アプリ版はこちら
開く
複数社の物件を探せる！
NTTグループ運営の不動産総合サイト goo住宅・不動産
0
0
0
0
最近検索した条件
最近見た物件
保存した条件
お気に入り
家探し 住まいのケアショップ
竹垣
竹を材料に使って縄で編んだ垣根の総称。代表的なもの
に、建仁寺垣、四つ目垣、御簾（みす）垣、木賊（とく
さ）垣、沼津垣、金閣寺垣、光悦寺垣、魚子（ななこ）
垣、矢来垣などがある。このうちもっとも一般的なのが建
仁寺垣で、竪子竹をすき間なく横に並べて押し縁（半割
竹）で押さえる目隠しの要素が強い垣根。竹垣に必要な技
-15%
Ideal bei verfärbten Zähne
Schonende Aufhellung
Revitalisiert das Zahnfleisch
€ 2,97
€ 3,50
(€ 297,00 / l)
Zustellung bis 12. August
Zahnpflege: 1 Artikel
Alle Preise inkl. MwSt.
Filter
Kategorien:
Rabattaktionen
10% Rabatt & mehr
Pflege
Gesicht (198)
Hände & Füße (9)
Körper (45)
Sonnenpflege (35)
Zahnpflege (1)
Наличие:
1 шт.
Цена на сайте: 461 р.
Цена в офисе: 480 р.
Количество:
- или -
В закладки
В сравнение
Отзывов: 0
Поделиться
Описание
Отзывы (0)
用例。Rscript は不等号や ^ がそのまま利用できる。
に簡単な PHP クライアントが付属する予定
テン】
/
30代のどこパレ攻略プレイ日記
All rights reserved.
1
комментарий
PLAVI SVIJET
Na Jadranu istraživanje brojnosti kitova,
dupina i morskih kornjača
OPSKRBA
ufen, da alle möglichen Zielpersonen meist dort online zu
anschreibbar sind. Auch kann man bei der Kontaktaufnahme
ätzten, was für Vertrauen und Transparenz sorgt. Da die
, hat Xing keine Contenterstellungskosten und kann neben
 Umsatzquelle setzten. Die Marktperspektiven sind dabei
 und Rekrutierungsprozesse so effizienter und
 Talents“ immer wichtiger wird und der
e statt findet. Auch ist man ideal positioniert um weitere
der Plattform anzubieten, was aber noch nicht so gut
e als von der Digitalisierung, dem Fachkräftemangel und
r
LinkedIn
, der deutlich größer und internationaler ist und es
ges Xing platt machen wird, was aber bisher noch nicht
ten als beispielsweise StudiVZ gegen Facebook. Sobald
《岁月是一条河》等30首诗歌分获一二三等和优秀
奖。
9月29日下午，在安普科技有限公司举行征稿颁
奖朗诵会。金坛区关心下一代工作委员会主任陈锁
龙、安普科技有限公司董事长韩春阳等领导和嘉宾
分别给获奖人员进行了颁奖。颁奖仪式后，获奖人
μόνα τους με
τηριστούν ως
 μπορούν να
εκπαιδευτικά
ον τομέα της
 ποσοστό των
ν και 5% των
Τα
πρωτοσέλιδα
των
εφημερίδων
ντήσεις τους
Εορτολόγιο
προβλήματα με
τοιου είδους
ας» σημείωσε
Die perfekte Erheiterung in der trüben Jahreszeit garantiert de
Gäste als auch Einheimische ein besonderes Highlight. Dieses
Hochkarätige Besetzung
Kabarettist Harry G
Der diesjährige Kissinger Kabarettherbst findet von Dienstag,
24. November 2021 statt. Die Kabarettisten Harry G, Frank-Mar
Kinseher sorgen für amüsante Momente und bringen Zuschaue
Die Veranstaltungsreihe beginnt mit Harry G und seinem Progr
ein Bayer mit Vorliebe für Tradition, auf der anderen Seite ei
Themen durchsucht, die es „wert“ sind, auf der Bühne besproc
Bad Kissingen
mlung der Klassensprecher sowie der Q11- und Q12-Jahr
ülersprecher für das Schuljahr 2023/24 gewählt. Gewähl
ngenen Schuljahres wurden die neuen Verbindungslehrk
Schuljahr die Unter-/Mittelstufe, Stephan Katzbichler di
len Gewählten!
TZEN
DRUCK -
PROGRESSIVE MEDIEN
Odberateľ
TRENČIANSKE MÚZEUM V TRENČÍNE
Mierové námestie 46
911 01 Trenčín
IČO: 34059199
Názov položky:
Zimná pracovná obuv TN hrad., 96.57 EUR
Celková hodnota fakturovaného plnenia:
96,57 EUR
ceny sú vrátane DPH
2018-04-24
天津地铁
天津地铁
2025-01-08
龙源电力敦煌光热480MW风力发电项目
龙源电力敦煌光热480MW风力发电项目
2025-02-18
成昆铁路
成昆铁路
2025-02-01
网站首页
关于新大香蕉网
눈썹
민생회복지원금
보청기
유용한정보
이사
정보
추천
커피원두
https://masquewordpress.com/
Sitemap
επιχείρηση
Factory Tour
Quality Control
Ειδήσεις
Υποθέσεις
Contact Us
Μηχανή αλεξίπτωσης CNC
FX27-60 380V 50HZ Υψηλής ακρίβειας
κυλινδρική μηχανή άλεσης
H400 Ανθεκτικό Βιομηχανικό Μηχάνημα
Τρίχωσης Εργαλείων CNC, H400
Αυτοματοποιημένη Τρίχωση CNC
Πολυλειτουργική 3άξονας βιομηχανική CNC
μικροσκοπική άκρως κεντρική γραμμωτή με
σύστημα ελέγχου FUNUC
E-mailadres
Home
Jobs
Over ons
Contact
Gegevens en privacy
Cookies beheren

* [WORK TO BE COMPLETED]
Reproduce each entry above. Every word must match.

* [OUTPUT BELOW]
アプリ版はこちら
開く
複数社の物件を探せる！
NTTグループ運営の不動産総合サイト goo住宅・不動産
0
0
0
0
最近検索した条件
最近見た物件
保存した条件
お気に入り
家探し 住まいのケアショップ
竹垣
竹を材料に使って縄で編んだ垣根の総称。代表的なもの
に、建仁寺垣、四つ目垣、御簾（みす）垣、木賊（とく
さ）垣、沼津垣、金閣寺垣、光悦寺垣、魚子（ななこ）
垣、矢来垣などがある。このうちもっとも一般的なのが建
仁寺垣で、竪子竹をすき間なく横に並べて押し縁（半割
竹）で押さえる目隠しの要素が強い垣根。竹垣に必要な技
-15%
Ideal bei verfärbten Zähne
Schonende Aufhellung
Revitalisiert das Zahnfleisch
€ 2,97
€ 3,50
(€ 297,00 / l)
Zustellung bis 12. August
Zahnpflege: 1 Artikel
Alle Preise inkl. MwSt.
Filter
Kategorien:
Rabattaktionen
10% Rabatt & mehr
Pflege
Gesicht (198)
Hände & Füße (9)
Körper (45)
Sonnenpflege (35)
Zahnpflege (1)
Наличие:
1 шт.
Цена на сайте: 461 р.
Цена в офисе: 480 р.
Количество:
- или -
В закладки
В сравнение
Отзывов: 0
Поделиться
Описание
Отзывы (0)
用例。Rscript は不等号や ^ がそのまま利用できる。
に簡単な PHP クライアントが付属する予定
テン】
/
30代のどこパレ攻略プレイ日記
All rights reserved.
1
комментарий
PLAVI SVIJET
Na Jadranu istraživanje brojnosti kitova,
dupina i morskih kornjača
OPSKRBA
ufen, da alle möglichen Zielpersonen meist dort online zu
anschreibbar sind. Auch kann man bei der Kontaktaufnahme
ätzten, was für Vertrauen und Transparenz sorgt. Da die
, hat Xing keine Contenterstellungskosten und kann neben
 Umsatzquelle setzten. Die Marktperspektiven sind dabei
 und Rekrutierungsprozesse so effizienter und
 Talents“ immer wichtiger wird und der
e statt findet. Auch ist man ideal positioniert um weitere
der Plattform anzubieten, was aber noch nicht so gut
e als von der Digitalisierung, dem Fachkräftemangel und
r
LinkedIn
, der deutlich größer und internationaler ist und es
ges Xing platt machen wird, was aber bisher noch nicht
ten als beispielsweise StudiVZ gegen Facebook. Sobald
《岁月是一条河》等30首诗歌分获一二三等和优秀
奖。
9月29日下午，在安普科技有限公司举行征稿颁
奖朗诵会。金坛区关心下一代工作委员会主任陈锁
龙、安普科技有限公司董事长韩春阳等领导和嘉宾
分别给获奖人员进行了颁奖。颁奖仪式后，获奖人
μόνα τους με
τηριστούν ως
 μπορούν να
εκπαιδευτικά
ον τομέα της
 ποσοστό των
ν και 5% των
Τα
πρωτοσέλιδα
των
εφημερίδων
ντήσεις τους
Εορτολόγιο
προβλήματα με
τοιου είδους
ας» σημείωσε
Die perfekte Erheiterung in der trüben Jahreszeit garantiert de
Gäste als auch Einheimische ein besonderes Highlight. Dieses
Hochkarätige Besetzung
Kabarettist Harry G
Der diesjährige Kissinger Kabarettherbst findet von Dienstag,
24. November 2021 statt. Die Kabarettisten Harry G, Frank-Mar
Kinseher sorgen für amüsante Momente und bringen Zuschaue
Die Veranstaltungsreihe beginnt mit Harry G und seinem Progr
ein Bayer mit Vorliebe für Tradition, auf der anderen Seite ei
Themen durchsucht, die es „wert“ sind, auf der Bühne besproc
Bad Kissingen
mlung der Klassensprecher sowie der Q11- und Q12-Jahr
ülersprecher für das Schuljahr 2023/24 gewählt. Gewähl
ngenen Schuljahres wurden die neuen Verbindungslehrk
Schuljahr die Unter-/Mittelstufe, Stephan Katzbichler di
len Gewählten!
TZEN
DRUCK -
PROGRESSIVE MEDIEN
Odberateľ
TRENČIANSKE MÚZEUM V TRENČÍNE
Mierové námestie 46
911 01 Trenčín
IČO: 34059199
Názov položky:
Zimná pracovná obuv TN hrad., 96.57 EUR
Celková hodnota fakturovaného plnenia:
96,57 EUR
ceny sú vrátane DPH
2018-04-24
天津地铁
天津地铁
2025-01-08
龙源电力敦煌光热480MW风力发电项目
龙源电力敦煌光热480MW风力发电项目
2025-02-18
成昆铁路
成昆铁路
2025-02-01
网站首页
关于新大香蕉网
눈썹
민생회복지원금
보청기
유용한정보
이사
정보
추천
커피원두
https://masquewordpress.com/
Sitemap
επιχείρηση
Factory Tour
Quality Control
Ειδήσεις
Υποθέσεις
Contact Us
Μηχανή αλεξίπτωσης CNC
FX27-60 380V 50HZ Υψηλής ακρίβειας
κυλινδρική μηχανή άλεσης
H400 Ανθεκτικό Βιομηχανικό Μηχάνημα
Τρίχωσης Εργαλείων CNC, H400
Αυτοματοποιημένη Τρίχωση CNC
Πολυλειτουργική 3άξονας βιομηχανική CNC
μικροσκοπική άκρως κεντρική γραμμωτή με
σύστημα ελέγχου FUNUC
E-mailadres
Home
Jobs
Over ons
Contact
Gegevens en privacy
Cookies beheren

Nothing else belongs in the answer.